MILANO – Il bando disposto per il 2035 dall’Unione Europea sulle endotermiche – scrive “News Motori” sul web – ha attirato numerose critiche da parte degli operatori della filiera, dei governi e anche dei sindacati.
Questi ultimi lanciano nuovi avvertimenti relativi alle possibili conseguenze determinate dallo stop forzato dei veicoli a combustione interna.
Durante una seduta straordinaria del Comitato europeo Automotive, alla quale hanno preso parte pure le organizzazioni italiane, 👤 Luc Triangle, massimo esponente del sindacato globale IndustriAll (sotto la cui sfera di influenza vi sono oltre 50 milioni di prestatori d’opera, inclusi i metalmeccanici), ha dichiarato: 🗣 “Nell’industria automotive del Vecchio continente il 35% dei posti di lavoro è minacciato dall’elettrico. Per affrontare la transizione abbiamo bisogno di una strategia industriale europea per mantenere e creare buoni posti di lavoro, decarbonizzando al contempo il settore”.
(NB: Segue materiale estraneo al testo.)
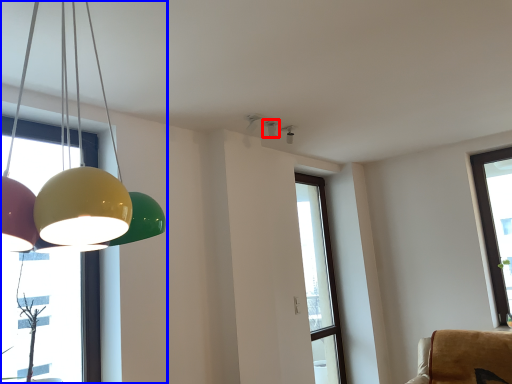 Question: Which of the following is the farthest to the observer, lamp (highlighted by a red box) or lamp (highlighted by a blue box)?

Choices:
 (A) lamp
 (B) lamp

Answer: (A)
Nel prosieguo del suo intervento, Triangle ha scattato una fotografia della situazione attualmente vissuta nel comparto delle quattro ruote: 🗣 “L’industria automobilistica sta attraversando una trasformazione senza precedenti. La perdita di posti di lavoro su larga scala, l’aumento della pressione sui lavoratori rimasti e i danni sociali saranno inevitabili se l’elettrificazione e l’automazione del settore continueranno a essere lasciate alle sole forze del mercato”.
Di conseguenza, ha esortato le autorità politiche affinché non ignorino la crisi: 🗣 “Servono investimenti per trasformare gli impianti esistenti e sviluppare le catene di fornitura necessarie per produrre i veicoli di cui abbiamo bisogno in Europa e nel mondo per affrontare l’urgenza climatica. Per garantire una transizione equa e mantenere i lavoratori a bordo in questa rivoluzione industriale, dobbiamo avere strategie negoziate che anticipino meglio i cambiamenti in corso”.
Si sono detti dello stesso avviso i sindacati italiani Fiom, Fimn-Cisl e Uilm, secondo cui l’impatto sarà superiore a quello previsto per il resto del Vecchio Continente, con 250 mila lavoratori coinvolti, di cui 120 mila saranno estremamente a rischio. Il 50 per cento dell’indotto potrebbe pagare a sua volta il cambiamento.